Another day, another bust:
Anti-Chavez TV channel owner arrested in Venezuela
Owner of anti-Chavez television channel arrested in Venezuela
The owner of Venezuela’s only remaining TV channel that takes a critical line against President Hugo Chavez was arrested Thursday, raising concerns the government is carrying out a widening crackdown aimed at silencing opponents.
Guillermo Zuloaga, owner of Globovision, was arrested on a warrant for remarks that were deemed “offensive” to the president, Attorney General Luisa Ortega said.
Zuloaga said military intelligence agents detained him at an airport in the northwestern state of Falcon as he was preparing to fly on his private plane with his wife to the Caribbean island of Bonaire, where they planned to vacation.
The arrest could be a decisive development in Chavez’s drive to rein in a channel that he has accused of trying to undermine his government. Globovision has been the only stridently anti-Chavez channel left on the air since another opposition-aligned channel, RCTV, was forced off cable and satellite TV in January. RCTV was booted off the open airwaves in 2007.
Ortega said prosecutors are investigating Zuloaga for remarks he made during a recent Inter American Press Association meeting on the Dutch Caribbean island of Aruba, where he joined other media executives in criticizing Chavez’s government for limiting free speech and cracking down on critics.
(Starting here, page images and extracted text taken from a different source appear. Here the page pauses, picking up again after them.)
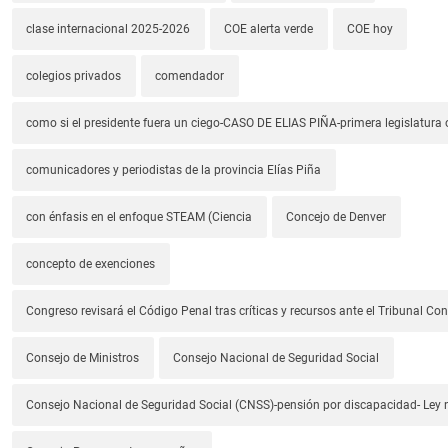
clase internacional 2025-2026
COE alerta verde
COE hoy
colegios privados
comendador
como si el presidente fuera un ciego-CASO DE ELIAS PIÑA-primera legislatura 
comunicadores y periodistas de la provincia Elías Piña
con énfasis en el enfoque STEAM (Ciencia
Concejo de Denver
concepto de exenciones
Congreso revisará el Código Penal tras críticas y recursos ante el Tribunal Con
Consejo de Ministros
Consejo Nacional de Seguridad Social
Consejo Nacional de Seguridad Social (CNSS)-pensión por discapacidad- Ley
Pro-Chavez lawmaker Manuel Villalba urged prosecutors on Wednesday to investigate Zuloaga for allegedly saying that Venezuela’s government is cracking down on its critics and purportedly commenting that it was a shame that a short-lived 2002 coup against Chavez failed.
“He must assume his responsibility,” Villalba told state-run Radio Nacional. Zuloaga has not yet publicly responded to the accusations.
Arresting Zuloaga shows that Chavez’s government is “acting like a totalitarian government, like Cuba,” said Alejandro Aguirre, president of the Inter American Press Association, which is based in Miami and has clashed with Chavez for years on free-speech issues.
The charges are similar to the charges against Oswaldo Alvarez Paz; As you may recall, Alvares was arrested last Tuesday on charges of
conspiracy, public incitement to delinquency and dissemination of false information.
Zuloaga was arrested for
allegedly violating a law prohibiting Venezuelans from spreading “false information through any medium,” including newspapers, radio, television, e-mails or leaflets, “that cause public panic.”
Opposition politician Wilmer Azuaje, a member of the National Assembly, was also arrested this week for allegedly hitting a woman. Azuaje says he’s innocent, the charges are bogus and Chavez has him arrested for denouncing the Chavez family’s corruption. Azuaje says another deputy told him there would be no charges if he remained quiet. He was interviewed on Globovision (in Spanish) here:
It’s disgusting how the world stands by as they do with Castro, and allow Chavez to murder 150,000 or his opposition!